[Stored items]
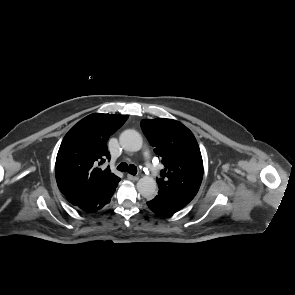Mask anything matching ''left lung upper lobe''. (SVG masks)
I'll return each instance as SVG.
<instances>
[{
    "instance_id": "left-lung-upper-lobe-1",
    "label": "left lung upper lobe",
    "mask_w": 295,
    "mask_h": 295,
    "mask_svg": "<svg viewBox=\"0 0 295 295\" xmlns=\"http://www.w3.org/2000/svg\"><path fill=\"white\" fill-rule=\"evenodd\" d=\"M141 127L165 166L157 179L159 190L193 199L203 178V160L193 133L165 118L142 120Z\"/></svg>"
}]
</instances>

• Problem to solve: Leaving out the pictures, repeat the data above exactly.

• Result of this exercise:
Mask anything matching ''left lung upper lobe''. (SVG masks)
I'll return each instance as SVG.
<instances>
[{
    "instance_id": "left-lung-upper-lobe-1",
    "label": "left lung upper lobe",
    "mask_w": 295,
    "mask_h": 295,
    "mask_svg": "<svg viewBox=\"0 0 295 295\" xmlns=\"http://www.w3.org/2000/svg\"><path fill=\"white\" fill-rule=\"evenodd\" d=\"M141 127L165 166L157 179L159 190L193 199L203 178V160L193 133L165 118L142 120Z\"/></svg>"
}]
</instances>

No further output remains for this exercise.